Page MenuHomePhabricator

Writer function inefficient mimetype dirent entry rewriting
Closed, InvalidPublic

Description

During the development of zimdiff/zimpatch we had the problem that two ZIM files were almost equal, except that the mimetypes were not sorted in the same way, so all dirent entry mimetype values were different.

This was an issue because zimpatches files were not equal to the original files. To avoid this, the zimlib forces currently the order of the mimetypes in the list in the header. They are sorted alphabeticaly.

Unfortunately, I see two problems with this:

  • This changes the specification of the format (we still don't have changed anything in the specifications)
  • The sorting of the mimetypes is done after all articles are inserted and this needs to rewrite all the dirent entries. Something which is really not efficient/elegant.

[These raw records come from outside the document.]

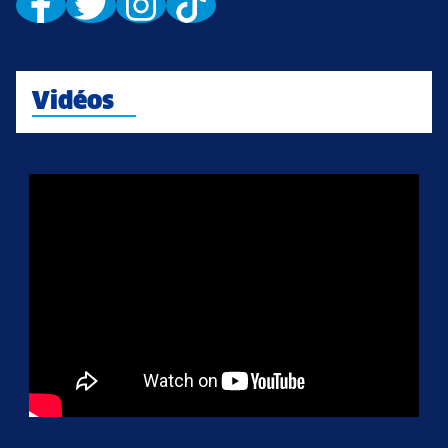
Vidéos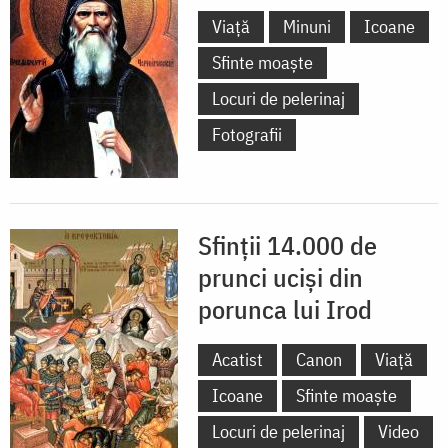
Viață
Minuni
Icoane
Sfinte moaște
Locuri de pelerinaj
Fotografii
Sfinții 14.000 de
prunci uciși din
porunca lui Irod
Acatist
Canon
Viață
Icoane
Sfinte moaște
Locuri de pelerinaj
Video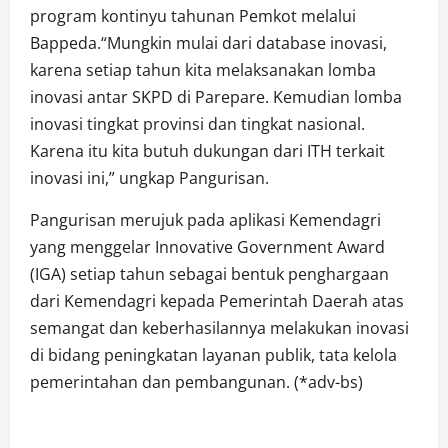
program kontinyu tahunan Pemkot melalui
Bappeda.“Mungkin mulai dari database inovasi,
karena setiap tahun kita melaksanakan lomba
inovasi antar SKPD di Parepare. Kemudian lomba
inovasi tingkat provinsi dan tingkat nasional.
Karena itu kita butuh dukungan dari ITH terkait
inovasi ini,” ungkap Pangurisan.
Pangurisan merujuk pada aplikasi Kemendagri
yang menggelar Innovative Government Award
(IGA) setiap tahun sebagai bentuk penghargaan
dari Kemendagri kepada Pemerintah Daerah atas
semangat dan keberhasilannya melakukan inovasi
di bidang peningkatan layanan publik, tata kelola
pemerintahan dan pembangunan. (*adv-bs)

I think an alternative approach would be to allow to force the mime-type list before inserting the articles. This would shortcut the dynamic creation of this mime-type list and consequently avoid the two problems listed above.


Version: unspecified
Severity: enhancement

Details

Reference
bz55363

Event Timeline

bzimport raised the priority of this task from to Medium.Nov 22 2014, 2:37 AM
bzimport added a project: openZIM-zimlib.
bzimport set Reference to bz55363.

tommi wrote:

  1. Sorting the mime types do not break the current specification. The specification just does not force the mime types to be sorted. If we specify the mime types, that they must be sorted, the previously created zim files break the specification. This is not really a big problem since even when the file break the sorting rule, they remain readable with the new zimlib.
  1. Sorting is done after collecting the directory entries. The directory entries are held in memory anyways and hence I do not expect sorting to slow down generation of zim files. Compression the data is by far more expensive than sorting the directory entries. I see no need to change anything here.

Note that if we force the generator to deliver the mime types prior to directory entries, we break the interface of the generator and make it more difficult to implement the generator interface. Delivering the mime types may be even more expensive in the generator than in the zimcreator.

I re-assign the bug to me. It's not clear here how we want to proceed.